---
title: "Worksheet 03"
format:
html:
self-contained: true
toc: true
toc-location: right
---
::: {.callout-note}
## Due Date
2023-03-03 Friday @ 11:59pm
:::
Please create a folder named `worksheet03` and create a QMD file named
`main.qmd` within it. Put your solutions to Worksheet 03 into
`main.qmd`. When finished, render the file, and submit by dragging
and dropping `worksheet03`, the entire folder along with all its
contents, into our shared Google Drive folder. Thus, you've
successfully submit Worksheet 03 when our shared Google Drive folder
has just one folder, named `worksheet03`, in it and your Worksheet 03
solutions contained within `worksheet03`.
## Steps to find maximum likelihood estimators
The likelihood function is defined as
$$L(\theta | \mathbf{X}) = \prod_{n=1}^N f(X_n | \theta)$$
It's generally easier to work with the log-likelihood, instead of the
likelihood itself. The log-likelihood is defined as a function of the
unknown parameter(s) $\theta$.
$$ l(\theta) = \log{L(\theta | \mathbf{X})} = \sum_{n=1}^N log(f(X_n | \theta)) $$
To find the best guess of $\theta$ in terms of data $X_1, \ldots, X_N$
perform the following steps.
1. Plug in the appropriate density function (for your particular
problem) $f(x|\theta)$ into the log-likelihood function. Simplify.
2. Differentiate (the simplified) log-liklihood function $l(\theta)$
with respect to $\theta$, simplify, and set derivative equal to
$0$. In symbols we'd write,
$$ \frac{d}{d \theta} l(\theta) = 0 $$
3. Solve for parameter $\theta$ in terms of the data $\mathbf{X}$
$$ \hat{\theta} = \hat{\theta}(\mathbf{X}) $$
## Central Limit Theorem
For $X_1, \ldots, X_N \sim_{iid} F$ where $\mathbb{V}[X] < \infty$, a
Central Limit Theorem for the sample mean, $m_N = N^{-1} \sum_{n=1}^N
X_n$, states that as $N \to \infty$
$$m_N \sim N(\mathbb{E}[X], \mathbb{V}[X] / N).$$
The standard deviation of the (random variable) the sample mean $m_N$
is called the standard error and has formula
$$\sqrt{\frac{\mathbb{V}[X]}{N}}.$$
## 1. Exponential Distribution
a. Find the maximum likelihood estimator for the unknown parameter
$\lambda$ from an Exponential distribution. Assume you have data
$X_1, \ldots, X_N \sim_{iid} \text{Exponential}(\lambda)$. The
density function for the Exponential distribution is
$$ f(x | \lambda) = \lambda e^{-x\lambda} $$
b. Use the R function `rexp(N, l)` to generate $N = 101$ observations
from the Exponential distribution with parameter $\lambda =$ `l`. You
should choose a specific value for `l`. Store these data into a
variable named `data`.
c. Use your solution from a. and the data from b. to estimate the
value of `l`, as if you didn't already know it.
::: {.callout-tip}
Provide between 3 and 7 lines of math for part a., and R code for parts b. and c.
:::
## 2. Gamma Distribution
The density function for the Gamma distribution is
$$ f(x | \alpha, \beta) = \frac{\beta ^ {\alpha}}{\Gamma(\alpha)} x^{\alpha - 1} e^{-\beta x} $$
where $\Gamma$ is the [Gamma
function](https://en.wikipedia.org/wiki/Gamma_function) the
generalization of factorial ($!$) for non-integer values.

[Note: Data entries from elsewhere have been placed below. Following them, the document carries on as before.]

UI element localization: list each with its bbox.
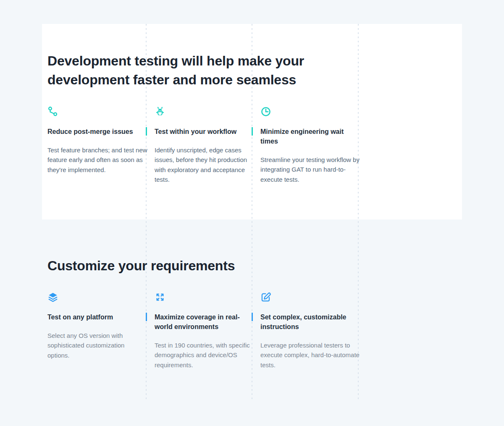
expand-icon	[155, 292, 255, 303]
feature-title-text: Set complex, customizable instructions	[260, 314, 346, 330]
feature-title: Set complex, customizable instructions	[260, 312, 351, 332]
layers-icon	[47, 292, 147, 303]
column-divider	[146, 24, 147, 401]
feature-description: Leverage professional testers to execute…	[260, 340, 360, 370]
feature-description: Select any OS version with sophisticated…	[47, 331, 147, 360]
section-heading: Customize your requirements	[47, 256, 337, 275]
feature-title: Test on any platform	[47, 312, 138, 322]
column-divider	[252, 24, 252, 401]
feature-title: Maximize coverage in real-world environm…	[155, 312, 245, 332]
feature-column: Test on any platform Select any OS versi…	[47, 292, 147, 360]
page: Development testing will help make your …	[0, 0, 504, 426]
feature-title-text: Maximize coverage in real-world environm…	[155, 314, 240, 330]
feature-column: Maximize coverage in real-world environm…	[155, 292, 255, 370]
feature-title-text: Test on any platform	[47, 314, 113, 321]
feature-column: Set complex, customizable instructions L…	[260, 292, 360, 370]
feature-description: Test in 190 countries, with specific dem…	[155, 340, 255, 370]
column-divider	[358, 24, 359, 401]
edit-icon	[260, 292, 360, 303]
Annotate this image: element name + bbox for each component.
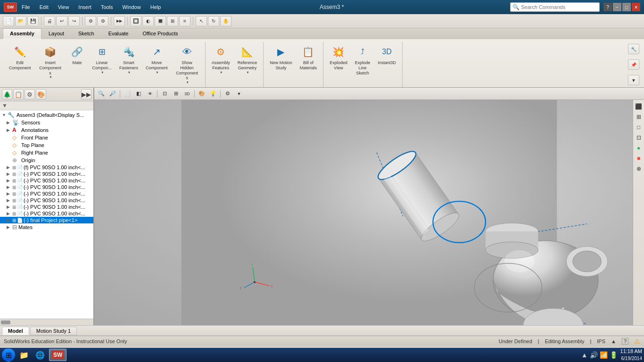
undo-button[interactable]: ↩ [56, 16, 67, 26]
sensors-expand[interactable]: ▶ [7, 120, 11, 125]
menu-file[interactable]: File [20, 3, 32, 11]
menu-insert[interactable]: Insert [76, 3, 93, 11]
view-btn-4[interactable]: ⊞ [167, 16, 178, 26]
ribbon-pin-icon[interactable]: 📌 [628, 59, 639, 70]
status-help-icon[interactable]: ? [622, 338, 628, 345]
redo-button[interactable]: ↪ [68, 16, 80, 26]
tree-item-pvc2[interactable]: ▶ ⊞ 📄 (-) PVC 90SO 1.00 inch<... [0, 171, 93, 177]
hide-tray-icon[interactable]: ▲ [581, 351, 588, 359]
options-button[interactable]: ⚙ [97, 16, 108, 26]
pan-btn[interactable]: ✋ [220, 16, 231, 26]
rebuild-button[interactable]: ⚙ [85, 16, 96, 26]
assembly-features-dropdown[interactable]: ▼ [220, 71, 223, 74]
solidworks-taskbar-button[interactable]: SW [49, 349, 66, 361]
view-right-btn4[interactable]: ⊡ [634, 133, 644, 142]
view-more-button[interactable]: ⚙ [223, 89, 233, 99]
show-hidden-dropdown[interactable]: ▼ [186, 81, 189, 84]
rotate-btn[interactable]: ↻ [208, 16, 219, 26]
volume-icon[interactable]: 🔊 [590, 351, 598, 359]
tree-item-pvc6[interactable]: ▶ ⊞ 📄 (-) PVC 90SO 1.00 inch<... [0, 197, 93, 204]
zoom-to-fit-button[interactable]: 🔍 [96, 89, 107, 99]
view-orient-right-button[interactable]: ⬛ [634, 102, 644, 111]
view-layout-button[interactable]: ⊞ [171, 89, 181, 99]
bill-of-materials-button[interactable]: 📋 Bill ofMaterials [297, 42, 321, 73]
pvc1-expand[interactable]: ▶ [7, 165, 11, 170]
annotations-expand[interactable]: ▶ [7, 128, 11, 132]
tree-item-origin[interactable]: ⊕ Origin [0, 156, 93, 164]
exploded-view-button[interactable]: 💥 ExplodedView [326, 42, 351, 73]
view-right-btn5[interactable]: ● [634, 143, 644, 153]
config-manager-icon[interactable]: ⚙ [25, 89, 35, 99]
tree-item-pvc8[interactable]: ▶ ⊞ 📄 (-) PVC 90SO 1.00 inch<... [0, 210, 93, 217]
view-right-btn6[interactable]: ■ [634, 154, 644, 163]
edit-component-button[interactable]: ✏️ EditComponent [6, 42, 34, 73]
mates-expand[interactable]: ▶ [7, 225, 11, 230]
tree-item-sensors[interactable]: ▶ 📡 Sensors [0, 119, 93, 126]
tab-sketch[interactable]: Sketch [71, 28, 101, 39]
view-dropdown-button[interactable]: ▼ [234, 89, 244, 99]
smart-fasteners-button[interactable]: 🔩 SmartFasteners ▼ [116, 42, 141, 76]
pvc4-expand[interactable]: ▶ [7, 185, 11, 189]
view-btn-1[interactable]: 🔲 [130, 16, 141, 26]
view-btn-2[interactable]: ◐ [142, 16, 154, 26]
more-button[interactable]: ▶▶ [114, 16, 125, 26]
close-button[interactable]: ✕ [632, 3, 640, 11]
menu-view[interactable]: View [56, 3, 71, 11]
property-manager-icon[interactable]: 📋 [13, 89, 24, 99]
reference-geometry-dropdown[interactable]: ▼ [246, 71, 249, 74]
pvc3-expand[interactable]: ▶ [7, 178, 11, 183]
new-motion-study-button[interactable]: ▶ New MotionStudy [266, 42, 296, 73]
linear-component-button[interactable]: ⊞ LinearCompon... ▼ [89, 42, 116, 76]
tab-evaluate[interactable]: Evaluate [101, 28, 136, 39]
pvc2-expand[interactable]: ▶ [7, 172, 11, 176]
tree-item-annotations[interactable]: ▶ A Annotations [0, 126, 93, 134]
tree-item-pvc1[interactable]: ▶ ⊞ 📄 (f) PVC 90SO 1.00 inch<... [0, 164, 93, 171]
tree-item-pvc3[interactable]: ▶ ⊞ 📄 (-) PVC 90SO 1.00 inch<... [0, 177, 93, 184]
mate-button[interactable]: 🔗 Mate [66, 42, 88, 68]
system-clock[interactable]: 11:18 AM 6/19/2014 [620, 348, 642, 362]
tree-item-right-plane[interactable]: ◇ Right Plane [0, 149, 93, 156]
tree-item-mates[interactable]: ▶ ⊟ Mates [0, 223, 93, 231]
pvc7-expand[interactable]: ▶ [7, 205, 11, 209]
tree-item-pvc5[interactable]: ▶ ⊞ 📄 (-) PVC 90SO 1.00 inch<... [0, 190, 93, 197]
final-pipe-expand[interactable]: ▶ [7, 218, 11, 222]
appearance-icon[interactable]: 🎨 [36, 89, 46, 99]
insert-components-dropdown[interactable]: ▼ [49, 75, 52, 79]
menu-help[interactable]: Help [149, 3, 163, 11]
motion-study-1-tab[interactable]: Motion Study 1 [30, 327, 77, 335]
battery-icon[interactable]: 🔋 [610, 351, 618, 359]
model-tab[interactable]: Model [2, 327, 29, 335]
instant3d-button[interactable]: 3D Instant3D [374, 42, 399, 68]
new-button[interactable]: 📄 [3, 16, 14, 26]
tab-assembly[interactable]: Assembly [3, 28, 41, 39]
view-btn-5[interactable]: ≡ [179, 16, 190, 26]
network-icon[interactable]: 📶 [600, 351, 608, 359]
root-expand[interactable]: ▼ [2, 113, 7, 117]
pvc5-expand[interactable]: ▶ [7, 191, 11, 196]
ribbon-more-icon[interactable]: ▼ [628, 75, 639, 85]
view-hide-button[interactable]: 👁 [145, 89, 155, 99]
panel-scrollbar[interactable] [0, 320, 93, 325]
tab-office-products[interactable]: Office Products [135, 28, 185, 39]
view-lights-button[interactable]: 💡 [208, 89, 218, 99]
view-3d-button[interactable]: 3D [182, 89, 192, 99]
expand-panel-icon[interactable]: ▶▶ [81, 89, 91, 99]
insert-components-button[interactable]: 📦 InsertComponents ▼ [35, 42, 66, 81]
view-orientation-button[interactable]: ⬜ [122, 89, 132, 99]
tree-item-front-plane[interactable]: ◇ Front Plane [0, 134, 93, 141]
view-right-btn7[interactable]: ⊗ [634, 164, 644, 173]
explode-line-sketch-button[interactable]: ⤴ ExplodeLineSketch [352, 42, 374, 78]
view-right-btn2[interactable]: ⊞ [634, 112, 644, 122]
zoom-in-button[interactable]: 🔎 [107, 89, 118, 99]
linear-component-dropdown[interactable]: ▼ [101, 71, 104, 74]
reference-geometry-button[interactable]: 📐 ReferenceGeometry ▼ [234, 42, 261, 76]
move-component-button[interactable]: ↗ MoveComponent ▼ [142, 42, 171, 76]
feature-tree-icon[interactable]: 🌲 [2, 89, 12, 99]
properties-icon[interactable]: 🔧 [628, 44, 639, 54]
open-button[interactable]: 📂 [15, 16, 26, 26]
status-warning-icon[interactable]: ⚠ [634, 337, 640, 345]
menu-edit[interactable]: Edit [38, 3, 50, 11]
tree-item-pvc4[interactable]: ▶ ⊞ 📄 (-) PVC 90SO 1.00 inch<... [0, 184, 93, 190]
save-button[interactable]: 💾 [27, 16, 39, 26]
search-input[interactable] [521, 4, 587, 10]
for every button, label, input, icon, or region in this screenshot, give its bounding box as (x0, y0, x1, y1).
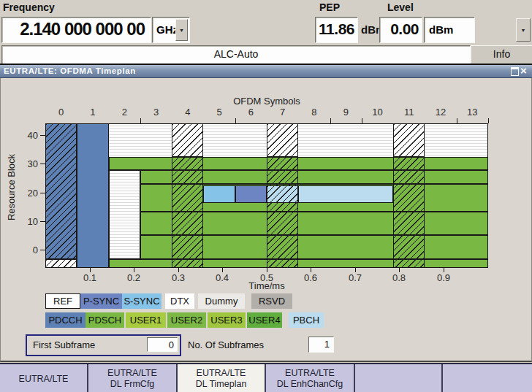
first-subframe-field[interactable]: 0 (147, 337, 178, 352)
first-subframe-label: First Subframe (33, 336, 95, 355)
softkey-empty-6[interactable] (443, 364, 531, 392)
first-subframe-group: First Subframe 0 (26, 334, 181, 356)
legend-item-user1: USER1 (126, 312, 166, 328)
legend-row-2: PDCCHPDSCHUSER1USER2USER3USER4PBCH (45, 312, 324, 328)
legend-item-ref: REF (45, 293, 80, 309)
level-unit-dropdown[interactable]: dBm (424, 17, 475, 43)
frequency-label: Frequency (3, 1, 55, 13)
window-titlebar[interactable]: EUTRA/LTE: OFDMA Timeplan × (0, 65, 532, 78)
instrument-screen: Frequency 2.140 000 000 00 GHz ▼ PEP 11.… (0, 0, 532, 392)
status-text: ALC-Auto (2, 46, 470, 62)
level-unit-arrow-icon[interactable]: ▼ (516, 18, 531, 42)
softkey-empty-5[interactable] (355, 364, 443, 392)
legend-item-pdsch: PDSCH (86, 312, 124, 328)
status-bar: ALC-Auto (1, 45, 471, 64)
info-button[interactable]: Info (471, 45, 532, 63)
pep-field: 11.86 (315, 17, 358, 43)
softkey-eutra-lte-dl-frmcfg[interactable]: EUTRA/LTEDL FrmCfg (88, 364, 178, 392)
no-of-subframes-field[interactable]: 1 (308, 337, 334, 353)
no-of-subframes-label: No. Of Subframes (188, 334, 264, 356)
legend-item-p-sync: P-SYNC (80, 293, 122, 309)
frequency-value: 2.140 000 000 00 (2, 18, 151, 41)
level-value: 0.00 (380, 18, 422, 41)
softkey-bar: EUTRA/LTEEUTRA/LTEDL FrmCfgEUTRA/LTEDL T… (0, 363, 532, 392)
close-icon[interactable]: × (520, 64, 527, 77)
legend-item-dtx: DTX (165, 293, 194, 309)
legend-item-pbch: PBCH (289, 312, 324, 328)
pep-value: 11.86 (316, 18, 357, 41)
softkey-eutra-lte-dl-timeplan[interactable]: EUTRA/LTEDL Timeplan (178, 364, 266, 392)
softkey-eutra-lte-dl-enhchancfg[interactable]: EUTRA/LTEDL EnhChanCfg (266, 364, 355, 392)
legend-row-1: REFP-SYNCS-SYNCDTXDummyRSVD (45, 293, 292, 309)
legend-item-s-sync: S-SYNC (122, 293, 162, 309)
legend-item-user2: USER2 (167, 312, 206, 328)
level-field[interactable]: 0.00 (379, 17, 422, 43)
frequency-field[interactable]: 2.140 000 000 00 (1, 17, 151, 43)
legend-item-dummy: Dummy (198, 293, 245, 309)
legend-item-rsvd: RSVD (251, 293, 292, 309)
legend-item-user3: USER3 (208, 312, 246, 328)
level-unit-label: dBm (429, 23, 453, 36)
window-title: EUTRA/LTE: OFDMA Timeplan (4, 66, 136, 75)
pep-label: PEP (319, 1, 340, 13)
legend-item-user4: USER4 (247, 312, 282, 328)
frequency-unit-dropdown[interactable]: GHz ▼ (152, 17, 190, 43)
top-axis-title: OFDM Symbols (45, 96, 488, 107)
legend-item-pdcch: PDCCH (45, 312, 86, 328)
level-label: Level (387, 1, 414, 13)
softkey-eutra-lte[interactable]: EUTRA/LTE (0, 364, 88, 392)
bottom-axis-title: Time/ms (45, 280, 488, 291)
restore-icon[interactable] (511, 67, 519, 76)
timeplan-plot (45, 123, 488, 268)
frequency-unit-arrow-icon[interactable]: ▼ (175, 19, 188, 41)
y-axis-title: Resource Block (6, 153, 15, 222)
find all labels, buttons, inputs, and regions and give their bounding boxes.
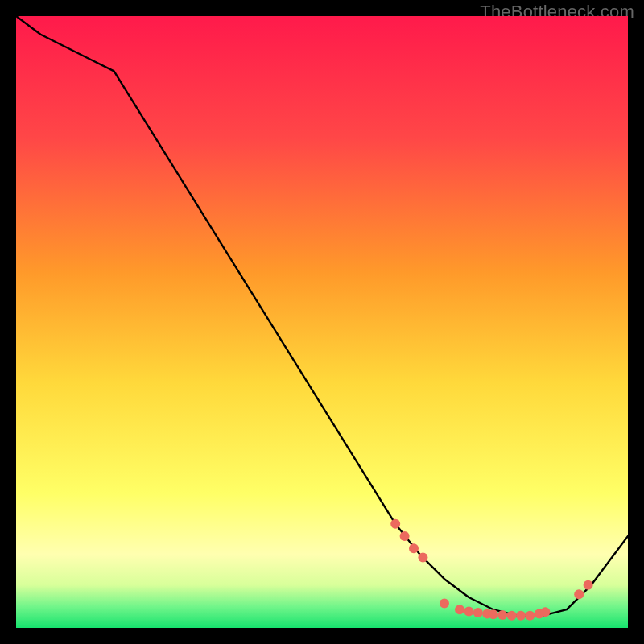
bottleneck-chart (16, 16, 628, 628)
marker-point (540, 607, 550, 617)
chart-stage: TheBottleneck.com (0, 0, 644, 644)
gradient-background (16, 16, 628, 628)
marker-point (525, 611, 535, 621)
marker-point (516, 611, 526, 621)
marker-point (390, 519, 400, 529)
marker-point (409, 543, 419, 553)
marker-point (418, 553, 427, 563)
marker-point (584, 580, 593, 590)
marker-point (400, 531, 410, 541)
marker-point (473, 608, 483, 617)
marker-point (440, 599, 449, 609)
marker-point (574, 589, 584, 599)
marker-point (489, 609, 498, 619)
plot-area (16, 16, 628, 628)
marker-point (507, 611, 517, 621)
marker-point (455, 605, 464, 614)
marker-point (497, 610, 507, 620)
marker-point (464, 606, 473, 616)
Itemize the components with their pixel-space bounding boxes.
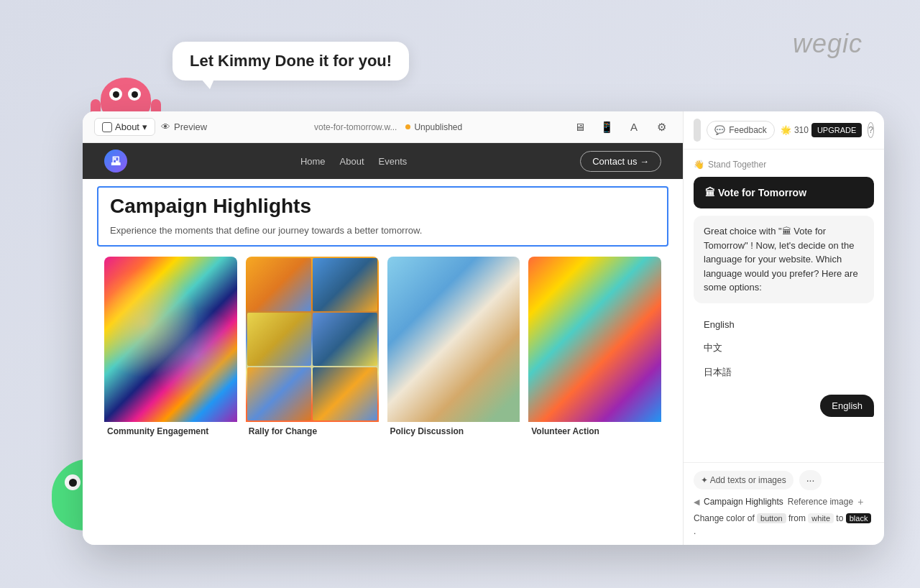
mobile-icon[interactable]: 📱 xyxy=(597,117,617,137)
policy-label: Policy Discussion xyxy=(387,426,520,436)
feedback-label: Feedback xyxy=(729,125,767,135)
chat-message: Great choice with "🏛 Vote for Tomorrow" … xyxy=(694,216,874,303)
speech-bubble: Let Kimmy Done it for you! xyxy=(172,42,409,81)
add-tag-button[interactable]: + xyxy=(857,496,863,507)
contact-button[interactable]: Contact us → xyxy=(580,151,661,172)
chat-panel: 💬 Feedback 🌟 310 UPGRADE ? 👋 Stand Toget… xyxy=(683,111,884,545)
campaign-title: Campaign Highlights xyxy=(110,195,656,218)
nav-events[interactable]: Events xyxy=(379,156,408,167)
feedback-icon: 💬 xyxy=(714,125,725,135)
footer-tags: ◀ Campaign Highlights Reference image + xyxy=(694,496,874,507)
add-media-button[interactable]: ✦ Add texts or images xyxy=(694,471,794,490)
chat-header: 💬 Feedback 🌟 310 UPGRADE ? xyxy=(684,111,884,150)
unpublished-badge: Unpublished xyxy=(405,122,462,132)
grid-item-volunteer: Volunteer Action xyxy=(528,257,661,458)
image-grid: Community Engagement Rally for Change xyxy=(83,249,683,465)
preview-button[interactable]: 👁 Preview xyxy=(161,121,207,132)
website-content: 🗳 Home About Events Contact us → Campaig… xyxy=(83,143,683,545)
star-icon: 🌟 xyxy=(781,125,791,135)
about-button[interactable]: About ▾ xyxy=(94,118,155,136)
site-logo: 🗳 xyxy=(104,150,127,173)
volunteer-image xyxy=(528,257,661,422)
status-dot xyxy=(405,124,410,129)
grid-item-community: Community Engagement xyxy=(104,257,237,458)
url-bar: vote-for-tomorrow.w... xyxy=(314,122,397,132)
lang-english[interactable]: English xyxy=(694,313,874,336)
chat-footer: ✦ Add texts or images ··· ◀ Campaign Hig… xyxy=(684,462,884,545)
ref-image-tag[interactable]: Reference image xyxy=(788,497,853,507)
nav-home[interactable]: Home xyxy=(300,156,326,167)
nav-links: Home About Events xyxy=(149,156,558,167)
campaign-tag[interactable]: Campaign Highlights xyxy=(704,497,783,507)
rally-label: Rally for Change xyxy=(246,426,379,436)
message-text: Great choice with "🏛 Vote for Tomorrow" … xyxy=(704,226,858,293)
hand-icon: 👋 xyxy=(694,160,704,170)
community-label: Community Engagement xyxy=(104,426,237,436)
campaign-header-selected: Campaign Highlights Experience the momen… xyxy=(97,186,668,247)
preview-panel: About ▾ 👁 Preview vote-for-tomorrow.w...… xyxy=(83,111,683,545)
text-icon[interactable]: A xyxy=(624,117,644,137)
community-image xyxy=(104,257,237,422)
grid-item-policy: Policy Discussion xyxy=(387,257,520,458)
wegic-logo: wegic xyxy=(793,29,862,59)
rally-image xyxy=(246,257,379,422)
about-chevron: ▾ xyxy=(142,121,147,132)
volunteer-label: Volunteer Action xyxy=(528,426,661,436)
about-label: About xyxy=(115,121,139,132)
chat-logo xyxy=(694,119,701,142)
feedback-button[interactable]: 💬 Feedback xyxy=(707,121,775,139)
toolbar-right: 🖥 📱 A ⚙ xyxy=(569,117,671,137)
chat-input-row: ✦ Add texts or images ··· xyxy=(694,470,874,490)
vote-card-label: 🏛 Vote for Tomorrow xyxy=(705,187,806,198)
site-nav: 🗳 Home About Events Contact us → xyxy=(83,143,683,179)
settings-icon[interactable]: ⚙ xyxy=(651,117,671,137)
url-text: vote-for-tomorrow.w... xyxy=(314,122,397,132)
about-icon xyxy=(102,122,112,132)
lang-japanese[interactable]: 日本語 xyxy=(694,360,874,385)
campaign-subtitle: Experience the moments that define our j… xyxy=(110,224,656,238)
toolbar-left: About ▾ 👁 Preview xyxy=(94,118,207,136)
preview-label: Preview xyxy=(174,121,207,132)
unpublished-label: Unpublished xyxy=(414,122,462,132)
help-button[interactable]: ? xyxy=(868,122,874,138)
policy-image xyxy=(387,257,520,422)
nav-about[interactable]: About xyxy=(340,156,364,167)
lang-options: English 中文 日本語 xyxy=(694,311,874,387)
desktop-icon[interactable]: 🖥 xyxy=(569,117,589,137)
lang-chinese[interactable]: 中文 xyxy=(694,336,874,360)
upgrade-button[interactable]: UPGRADE xyxy=(811,123,862,137)
points-value: 310 xyxy=(794,125,809,135)
tag-arrow: ◀ xyxy=(694,497,699,507)
toolbar: About ▾ 👁 Preview vote-for-tomorrow.w...… xyxy=(83,111,683,143)
eye-icon: 👁 xyxy=(161,121,170,132)
points-badge: 🌟 310 UPGRADE xyxy=(781,123,862,137)
more-button[interactable]: ··· xyxy=(799,470,822,490)
vote-card[interactable]: 🏛 Vote for Tomorrow xyxy=(694,177,874,208)
chat-instruction: Change color of button from white to bla… xyxy=(694,512,874,538)
grid-item-rally: Rally for Change xyxy=(246,257,379,458)
chat-body: 👋 Stand Together 🏛 Vote for Tomorrow Gre… xyxy=(684,150,884,462)
english-selected-bubble: English xyxy=(820,395,874,417)
stand-together-label: 👋 Stand Together xyxy=(694,160,874,170)
main-container: About ▾ 👁 Preview vote-for-tomorrow.w...… xyxy=(83,111,884,545)
toolbar-center: vote-for-tomorrow.w... Unpublished xyxy=(216,122,561,132)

Unfrotunately, there is no closed form solution for the maximum
likelihood estimators for the parameters $\alpha$ and $\beta$ from the
Gamma distribution. Imagine trying to take the derivative of the log
of the Gamma function (turns out this is called the [digamma
function](https://en.wikipedia.org/wiki/Digamma_function), but
com'on!, seriously!?). Instead, we're going to use a computer to do
the calculus for us.
a. Pick values for $\alpha$ and $\beta$ and store them into variables
named `a` and `b`. Use the R function `rgamma(N, a, rate = b)` to
generate $N = 101$ observations (data) from the Gamma distribution with
parameters $\alpha=$ `a` and $\beta =$ `b`. You pick values for `a`
and `b`. Store these data into a variable named `data`.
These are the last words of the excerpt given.